Elles demeurent cependant analogiques en ce qui concerne la transmission des images et vont se faire rattraper par le numérique. Le D2MAC ne s'est pas imposé avec la rapidité qu'exigeait sa viabilité en tant que norme transitoire, il n'a pas rencontré l'adhésion nécessaire au-delà de celle des industriels, des producteurs et des diffuseurs.

Les manoeuvres dilatoires de nos partenaires britanniques dans le cadre de la Communauté européenne auront définitivement raison de ce système. Désormais, la multiplication des chaînes, permise par la compression numérique, semble importer davantage que la qualité des images. Les conséquences financières de l'échec des normes MAC ne sont cependant pas de la même ampleur que celles des désastres précédemment évoqués (150 MF par an environ ont été dépensés par le ministère de l'Industrie, auxquels s'ajoutent des dépenses de promotion et des aides de la Commission européenne).

Les études, qui ont mobilisé près de 500 à 600 chercheurs européens, n'ont pas été inutiles. Elles ont, notamment, ouvert la voie à l'utilisation des techniques numériques en ce qui concerne l'échantillonnage des signaux et la compensation de mouvement.
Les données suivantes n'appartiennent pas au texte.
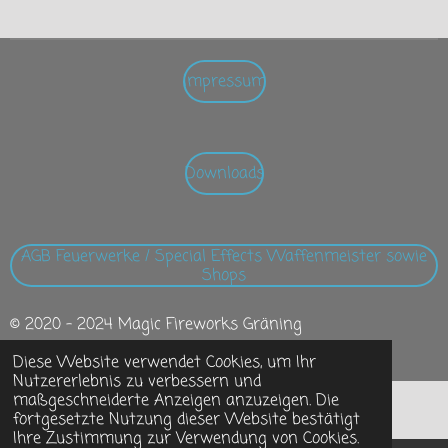
l
l
l
l
e
e
e
e
n
n
n
n
Impressum
Downloads
AGB Feuerwerke / Special Effects Waffenmeister sowie
Shops
© 2020 - 2024 Magic Fireworks Gräning
Mit Unterstützung von
Webador
Diese Website verwendet Cookies, um Ihr
Nutzererlebnis zu verbessern und
maßgeschneiderte Anzeigen anzuzeigen. Die
fortgesetzte Nutzung dieser Website bestätigt
Ihre Zustimmung zur Verwendung von Cookies.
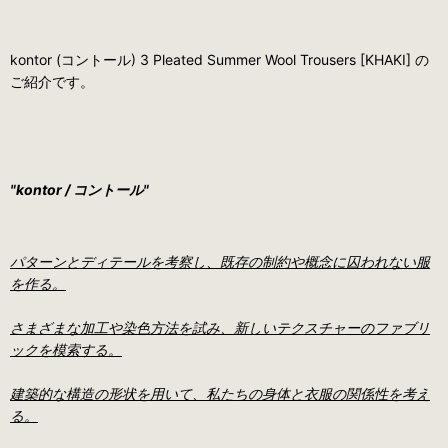
kontor (コントール) 3 Pleated Summer Wool Trousers [KHAKI] の
ご紹介です。
"kontor / コントール"
パターンとディテールを考察し、既存の制約や概念に囚われない服
を作る。
さまざまな加工や染色方法を試み、新しいテクスチャーのファブリ
ックを模索する。
建築的な構造の形状を用いて、私たちの身体と衣服の関係性を考え
る。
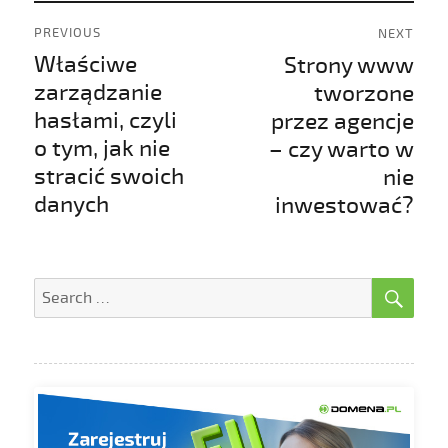
Nawigacja
PREVIOUS
NEXT
wpisu
Właściwe
Strony www
Previous
Next
post:
post:
zarządzanie
tworzone
hasłami, czyli
przez agencje
o tym, jak nie
– czy warto w
stracić swoich
nie
danych
inwestować?
SE
Search
for:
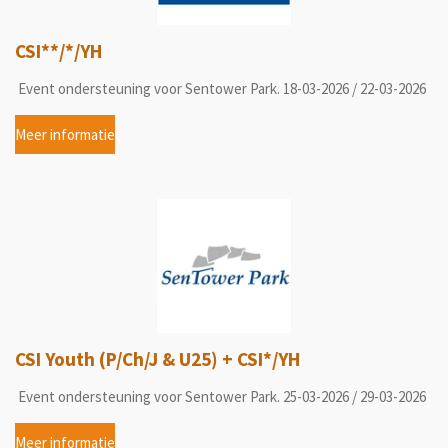
CSI**/*/YH
Event ondersteuning voor Sentower Park. 18-03-2026 / 22-03-2026
Meer informatie
CSI Youth (P/Ch/J & U25) + CSI*/YH
Event ondersteuning voor Sentower Park. 25-03-2026 / 29-03-2026
Meer informatie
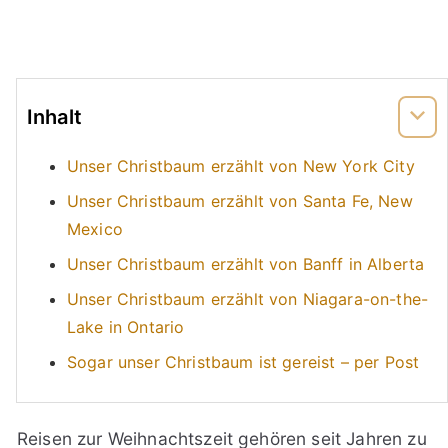
Inhalt
Unser Christbaum erzählt von New York City
Unser Christbaum erzählt von Santa Fe, New
Mexico
Unser Christbaum erzählt von Banff in Alberta
Unser Christbaum erzählt von Niagara-on-the-
Lake in Ontario
Sogar unser Christbaum ist gereist – per Post
Reisen zur Weihnachtszeit gehören seit Jahren zu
Ayant pris l'habitude de travailler ensemble, les européens vont aboutir assez rapidement à des positions communes (sauf, on peut le regretter, en ce qui concerne l'accès conditionnel) pour la télévision numérique dans le cadre du groupe de travail DVB.

Dans le dernier domaine concerné par la société de l'information, qui est celui des télécommunications, le bilan qui peut être établi n'est pas non plus catastrophique.
C) LE DOMAINE DES TÉLÉCOMMUNICATIONS

Contrairement à ce qui s'est passé dans les deux secteurs précédemment examinés, l'évolution récente des télécommunications a été marquée par d'éclatantes réussites : essentiellement le rattrapage téléphonique et le succès du Minitel.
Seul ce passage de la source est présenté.